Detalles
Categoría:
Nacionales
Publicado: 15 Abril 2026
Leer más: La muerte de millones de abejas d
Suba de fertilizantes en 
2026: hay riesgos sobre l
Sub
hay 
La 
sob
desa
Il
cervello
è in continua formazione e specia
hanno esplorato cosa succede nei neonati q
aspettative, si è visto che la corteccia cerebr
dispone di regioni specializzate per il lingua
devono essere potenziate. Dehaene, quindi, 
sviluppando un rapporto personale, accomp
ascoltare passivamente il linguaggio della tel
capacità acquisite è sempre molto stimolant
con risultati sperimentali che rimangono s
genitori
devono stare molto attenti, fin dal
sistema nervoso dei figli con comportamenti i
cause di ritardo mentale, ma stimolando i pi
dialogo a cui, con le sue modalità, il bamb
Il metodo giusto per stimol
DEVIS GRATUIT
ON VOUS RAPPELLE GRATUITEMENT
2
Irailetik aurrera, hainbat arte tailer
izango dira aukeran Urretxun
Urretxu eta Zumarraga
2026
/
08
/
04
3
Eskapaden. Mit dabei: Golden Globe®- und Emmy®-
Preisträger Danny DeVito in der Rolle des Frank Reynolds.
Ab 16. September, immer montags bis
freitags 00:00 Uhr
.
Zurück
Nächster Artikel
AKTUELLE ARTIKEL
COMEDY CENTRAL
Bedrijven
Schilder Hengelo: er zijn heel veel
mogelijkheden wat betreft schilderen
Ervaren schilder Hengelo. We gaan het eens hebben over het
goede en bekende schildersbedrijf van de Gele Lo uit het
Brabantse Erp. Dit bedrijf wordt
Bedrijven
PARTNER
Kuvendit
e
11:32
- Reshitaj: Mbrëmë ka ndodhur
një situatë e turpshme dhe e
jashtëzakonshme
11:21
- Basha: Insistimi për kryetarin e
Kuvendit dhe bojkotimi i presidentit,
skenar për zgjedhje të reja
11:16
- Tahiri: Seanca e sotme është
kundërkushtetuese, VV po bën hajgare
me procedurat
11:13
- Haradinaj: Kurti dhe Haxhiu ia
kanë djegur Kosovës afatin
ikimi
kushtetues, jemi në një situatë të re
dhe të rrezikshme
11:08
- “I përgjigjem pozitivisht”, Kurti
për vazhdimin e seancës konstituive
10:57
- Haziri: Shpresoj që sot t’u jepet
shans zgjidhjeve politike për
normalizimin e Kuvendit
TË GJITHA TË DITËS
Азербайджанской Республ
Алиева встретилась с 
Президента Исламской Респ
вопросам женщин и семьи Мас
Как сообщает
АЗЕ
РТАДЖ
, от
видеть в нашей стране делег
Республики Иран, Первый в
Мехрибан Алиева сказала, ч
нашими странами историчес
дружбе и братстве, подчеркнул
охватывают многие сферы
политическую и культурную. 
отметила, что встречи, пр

================================

§ TASK GOAL
Your response should consist solely of the lines from the one containing "охватывают многие сферы" to the end of the entries, both ends included, exactly as they appear.

§ ANSWER SPACE
охватывают многие сферы
политическую и культурную. 
отметила, что встречи, пр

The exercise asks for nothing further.